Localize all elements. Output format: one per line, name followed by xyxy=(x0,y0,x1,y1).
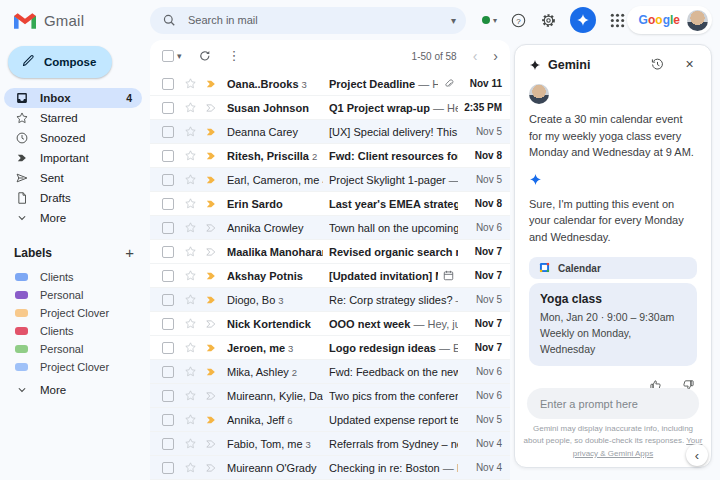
importance-marker-icon[interactable] xyxy=(204,77,218,91)
star-icon[interactable] xyxy=(184,437,197,450)
apps-grid-icon[interactable] xyxy=(609,12,626,29)
add-label-button[interactable]: + xyxy=(125,248,134,258)
email-row[interactable]: Fabio, Tom, me3 Referrals from Sydney – … xyxy=(150,432,510,456)
importance-marker-icon[interactable] xyxy=(204,317,218,331)
profile-avatar[interactable] xyxy=(687,10,708,31)
row-checkbox[interactable] xyxy=(162,390,174,402)
email-row[interactable]: Susan Johnson Q1 Project wrap-up — Hey A… xyxy=(150,96,510,120)
email-row[interactable]: Muireann O'Grady Checking in re: Boston … xyxy=(150,456,510,480)
history-icon[interactable] xyxy=(650,57,665,72)
search-icon[interactable] xyxy=(162,13,176,27)
email-row[interactable]: Nick Kortendick OOO next week — Hey, jus… xyxy=(150,312,510,336)
row-checkbox[interactable] xyxy=(162,246,174,258)
sidebar-item-inbox[interactable]: Inbox 4 xyxy=(4,88,142,108)
star-icon[interactable] xyxy=(184,173,197,186)
importance-marker-icon[interactable] xyxy=(204,101,218,115)
sidebar-item-more[interactable]: More xyxy=(4,208,142,228)
sidebar-labels-more[interactable]: More xyxy=(4,380,142,400)
sidebar-item-drafts[interactable]: Drafts xyxy=(4,188,142,208)
email-row[interactable]: Diogo, Bo3 Re: Corp strategy slides? — A… xyxy=(150,288,510,312)
row-checkbox[interactable] xyxy=(162,222,174,234)
more-options-icon[interactable]: ⋮ xyxy=(228,49,238,63)
star-icon[interactable] xyxy=(184,245,197,258)
select-caret-icon[interactable]: ▾ xyxy=(177,51,182,61)
email-row[interactable]: Akshay Potnis [Updated invitation] Midwe… xyxy=(150,264,510,288)
importance-marker-icon[interactable] xyxy=(204,269,218,283)
star-icon[interactable] xyxy=(184,293,197,306)
importance-marker-icon[interactable] xyxy=(204,197,218,211)
settings-gear-icon[interactable] xyxy=(540,12,557,29)
prompt-input[interactable]: Enter a prompt here xyxy=(527,388,699,419)
email-row[interactable]: Muireann, Kylie, David Two pics from the… xyxy=(150,384,510,408)
row-checkbox[interactable] xyxy=(162,78,174,90)
row-checkbox[interactable] xyxy=(162,198,174,210)
star-icon[interactable] xyxy=(184,125,197,138)
star-icon[interactable] xyxy=(184,221,197,234)
calendar-event-card[interactable]: Yoga class Mon, Jan 20 · 9:00 – 9:30am W… xyxy=(529,283,697,366)
importance-marker-icon[interactable] xyxy=(204,365,218,379)
sidebar-item-sent[interactable]: Sent xyxy=(4,168,142,188)
email-row[interactable]: Mika, Ashley2 Fwd: Feedback on the new s… xyxy=(150,360,510,384)
row-checkbox[interactable] xyxy=(162,126,174,138)
star-icon[interactable] xyxy=(184,389,197,402)
refresh-icon[interactable] xyxy=(198,49,212,63)
gmail-logo[interactable]: Gmail xyxy=(0,12,150,29)
importance-marker-icon[interactable] xyxy=(204,293,218,307)
importance-marker-icon[interactable] xyxy=(204,341,218,355)
star-icon[interactable] xyxy=(184,149,197,162)
star-icon[interactable] xyxy=(184,77,197,90)
sidebar-label-item[interactable]: Project Clover xyxy=(0,358,150,376)
newer-page-button[interactable]: ‹ xyxy=(473,49,478,63)
email-row[interactable]: Erin Sardo Last year's EMEA strategy dec… xyxy=(150,192,510,216)
star-icon[interactable] xyxy=(184,101,197,114)
importance-marker-icon[interactable] xyxy=(204,173,218,187)
select-all-checkbox[interactable] xyxy=(162,50,174,62)
sidebar-label-item[interactable]: Project Clover xyxy=(0,304,150,322)
sidebar-item-starred[interactable]: Starred xyxy=(4,108,142,128)
importance-marker-icon[interactable] xyxy=(204,413,218,427)
row-checkbox[interactable] xyxy=(162,462,174,474)
sidebar-label-item[interactable]: Clients xyxy=(0,322,150,340)
importance-marker-icon[interactable] xyxy=(204,221,218,235)
star-icon[interactable] xyxy=(184,269,197,282)
sidebar-item-important[interactable]: Important xyxy=(4,148,142,168)
search-bar[interactable]: ▾ xyxy=(150,7,466,34)
importance-marker-icon[interactable] xyxy=(204,461,218,475)
row-checkbox[interactable] xyxy=(162,294,174,306)
sidebar-label-item[interactable]: Personal xyxy=(0,340,150,358)
search-options-caret-icon[interactable]: ▾ xyxy=(451,15,456,26)
compose-button[interactable]: Compose xyxy=(8,46,112,78)
star-icon[interactable] xyxy=(184,197,197,210)
email-row[interactable]: Annika Crowley Town hall on the upcoming… xyxy=(150,216,510,240)
close-panel-icon[interactable]: × xyxy=(682,57,697,72)
importance-marker-icon[interactable] xyxy=(204,389,218,403)
row-checkbox[interactable] xyxy=(162,342,174,354)
search-input[interactable] xyxy=(186,13,451,27)
email-row[interactable]: Annika, Jeff6 Updated expense report tem… xyxy=(150,408,510,432)
row-checkbox[interactable] xyxy=(162,438,174,450)
gemini-button[interactable] xyxy=(570,7,596,33)
row-checkbox[interactable] xyxy=(162,174,174,186)
email-row[interactable]: Jeroen, me3 Logo redesign ideas — Excell… xyxy=(150,336,510,360)
help-icon[interactable]: ? xyxy=(510,12,527,29)
importance-marker-icon[interactable] xyxy=(204,149,218,163)
row-checkbox[interactable] xyxy=(162,150,174,162)
row-checkbox[interactable] xyxy=(162,318,174,330)
calendar-chip[interactable]: Calendar xyxy=(529,257,697,279)
importance-marker-icon[interactable] xyxy=(204,437,218,451)
star-icon[interactable] xyxy=(184,341,197,354)
email-row[interactable]: Ritesh, Priscilla2 Fwd: Client resources… xyxy=(150,144,510,168)
google-account-pill[interactable]: Google xyxy=(627,6,712,34)
importance-marker-icon[interactable] xyxy=(204,245,218,259)
email-row[interactable]: Maalika Manoharan Revised organic search… xyxy=(150,240,510,264)
older-page-button[interactable]: › xyxy=(493,49,498,63)
sidebar-label-item[interactable]: Personal xyxy=(0,286,150,304)
chat-status-control[interactable]: ▾ xyxy=(482,16,497,25)
star-icon[interactable] xyxy=(184,317,197,330)
email-row[interactable]: Deanna Carey [UX] Special delivery! This… xyxy=(150,120,510,144)
sidebar-label-item[interactable]: Clients xyxy=(0,268,150,286)
email-row[interactable]: Earl, Cameron, me4 Project Skylight 1-pa… xyxy=(150,168,510,192)
star-icon[interactable] xyxy=(184,365,197,378)
sidebar-item-snoozed[interactable]: Snoozed xyxy=(4,128,142,148)
collapse-panel-button[interactable]: ‹ xyxy=(686,444,708,466)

^^^^

Repeat all of the entries above exactly. Keep pictures out of it.

Localize all elements. Output format: one per line, name followed by xyxy=(x0,y0,x1,y1).
importance-marker-icon[interactable] xyxy=(204,77,218,91)
star-icon[interactable] xyxy=(184,437,197,450)
apps-grid-icon[interactable] xyxy=(609,12,626,29)
add-label-button[interactable]: + xyxy=(125,248,134,258)
email-row[interactable]: Fabio, Tom, me3 Referrals from Sydney – … xyxy=(150,432,510,456)
importance-marker-icon[interactable] xyxy=(204,317,218,331)
profile-avatar[interactable] xyxy=(687,10,708,31)
row-checkbox[interactable] xyxy=(162,390,174,402)
email-row[interactable]: Susan Johnson Q1 Project wrap-up — Hey A… xyxy=(150,96,510,120)
email-row[interactable]: Muireann O'Grady Checking in re: Boston … xyxy=(150,456,510,480)
history-icon[interactable] xyxy=(650,57,665,72)
search-icon[interactable] xyxy=(162,13,176,27)
email-row[interactable]: Nick Kortendick OOO next week — Hey, jus… xyxy=(150,312,510,336)
row-checkbox[interactable] xyxy=(162,246,174,258)
sidebar-item-inbox[interactable]: Inbox 4 xyxy=(4,88,142,108)
star-icon[interactable] xyxy=(184,173,197,186)
importance-marker-icon[interactable] xyxy=(204,101,218,115)
sidebar-item-more[interactable]: More xyxy=(4,208,142,228)
sidebar-labels-more[interactable]: More xyxy=(4,380,142,400)
sidebar-item-drafts[interactable]: Drafts xyxy=(4,188,142,208)
email-row[interactable]: Diogo, Bo3 Re: Corp strategy slides? — A… xyxy=(150,288,510,312)
row-checkbox[interactable] xyxy=(162,222,174,234)
more-options-icon[interactable]: ⋮ xyxy=(228,49,238,63)
star-icon[interactable] xyxy=(184,245,197,258)
select-caret-icon[interactable]: ▾ xyxy=(177,51,182,61)
email-row[interactable]: Akshay Potnis [Updated invitation] Midwe… xyxy=(150,264,510,288)
importance-marker-icon[interactable] xyxy=(204,269,218,283)
star-icon[interactable] xyxy=(184,293,197,306)
importance-marker-icon[interactable] xyxy=(204,197,218,211)
settings-gear-icon[interactable] xyxy=(540,12,557,29)
prompt-input[interactable]: Enter a prompt here xyxy=(527,388,699,419)
email-row[interactable]: Muireann, Kylie, David Two pics from the… xyxy=(150,384,510,408)
row-checkbox[interactable] xyxy=(162,78,174,90)
row-checkbox[interactable] xyxy=(162,198,174,210)
star-icon[interactable] xyxy=(184,125,197,138)
star-icon[interactable] xyxy=(184,221,197,234)
calendar-event-card[interactable]: Yoga class Mon, Jan 20 · 9:00 – 9:30am W… xyxy=(529,283,697,366)
importance-marker-icon[interactable] xyxy=(204,365,218,379)
sidebar-item-sent[interactable]: Sent xyxy=(4,168,142,188)
email-row[interactable]: Mika, Ashley2 Fwd: Feedback on the new s… xyxy=(150,360,510,384)
row-checkbox[interactable] xyxy=(162,126,174,138)
star-icon[interactable] xyxy=(184,389,197,402)
refresh-icon[interactable] xyxy=(198,49,212,63)
gmail-logo[interactable]: Gmail xyxy=(0,12,150,29)
importance-marker-icon[interactable] xyxy=(204,293,218,307)
importance-marker-icon[interactable] xyxy=(204,341,218,355)
star-icon[interactable] xyxy=(184,149,197,162)
star-icon[interactable] xyxy=(184,77,197,90)
sidebar-label-item[interactable]: Project Clover xyxy=(0,358,150,376)
newer-page-button[interactable]: ‹ xyxy=(473,49,478,63)
email-row[interactable]: Erin Sardo Last year's EMEA strategy dec… xyxy=(150,192,510,216)
star-icon[interactable] xyxy=(184,101,197,114)
importance-marker-icon[interactable] xyxy=(204,173,218,187)
select-all-checkbox[interactable] xyxy=(162,50,174,62)
sidebar-label-item[interactable]: Project Clover xyxy=(0,304,150,322)
sidebar-item-starred[interactable]: Starred xyxy=(4,108,142,128)
importance-marker-icon[interactable] xyxy=(204,413,218,427)
row-checkbox[interactable] xyxy=(162,462,174,474)
sidebar-label-item[interactable]: Clients xyxy=(0,322,150,340)
importance-marker-icon[interactable] xyxy=(204,221,218,235)
star-icon[interactable] xyxy=(184,269,197,282)
sidebar-item-important[interactable]: Important xyxy=(4,148,142,168)
search-bar[interactable]: ▾ xyxy=(150,7,466,34)
importance-marker-icon[interactable] xyxy=(204,461,218,475)
row-checkbox[interactable] xyxy=(162,294,174,306)
sidebar-label-item[interactable]: Personal xyxy=(0,340,150,358)
search-options-caret-icon[interactable]: ▾ xyxy=(451,15,456,26)
compose-button[interactable]: Compose xyxy=(8,46,112,78)
star-icon[interactable] xyxy=(184,197,197,210)
email-row[interactable]: Annika Crowley Town hall on the upcoming… xyxy=(150,216,510,240)
close-panel-icon[interactable]: × xyxy=(682,57,697,72)
importance-marker-icon[interactable] xyxy=(204,389,218,403)
row-checkbox[interactable] xyxy=(162,342,174,354)
search-input[interactable] xyxy=(186,13,451,27)
email-row[interactable]: Annika, Jeff6 Updated expense report tem… xyxy=(150,408,510,432)
row-checkbox[interactable] xyxy=(162,438,174,450)
gemini-button[interactable] xyxy=(570,7,596,33)
row-checkbox[interactable] xyxy=(162,174,174,186)
email-row[interactable]: Jeroen, me3 Logo redesign ideas — Excell… xyxy=(150,336,510,360)
help-icon[interactable]: ? xyxy=(510,12,527,29)
importance-marker-icon[interactable] xyxy=(204,149,218,163)
row-checkbox[interactable] xyxy=(162,150,174,162)
row-checkbox[interactable] xyxy=(162,318,174,330)
calendar-chip[interactable]: Calendar xyxy=(529,257,697,279)
importance-marker-icon[interactable] xyxy=(204,437,218,451)
star-icon[interactable] xyxy=(184,341,197,354)
email-row[interactable]: Ritesh, Priscilla2 Fwd: Client resources… xyxy=(150,144,510,168)
google-account-pill[interactable]: Google xyxy=(627,6,712,34)
importance-marker-icon[interactable] xyxy=(204,245,218,259)
email-row[interactable]: Maalika Manoharan Revised organic search… xyxy=(150,240,510,264)
older-page-button[interactable]: › xyxy=(493,49,498,63)
sidebar-label-item[interactable]: Personal xyxy=(0,286,150,304)
chat-status-control[interactable]: ▾ xyxy=(482,16,497,25)
star-icon[interactable] xyxy=(184,317,197,330)
email-row[interactable]: Deanna Carey [UX] Special delivery! This… xyxy=(150,120,510,144)
sidebar-label-item[interactable]: Clients xyxy=(0,268,150,286)
email-row[interactable]: Earl, Cameron, me4 Project Skylight 1-pa… xyxy=(150,168,510,192)
star-icon[interactable] xyxy=(184,365,197,378)
sidebar-item-snoozed[interactable]: Snoozed xyxy=(4,128,142,148)
collapse-panel-button[interactable]: ‹ xyxy=(686,444,708,466)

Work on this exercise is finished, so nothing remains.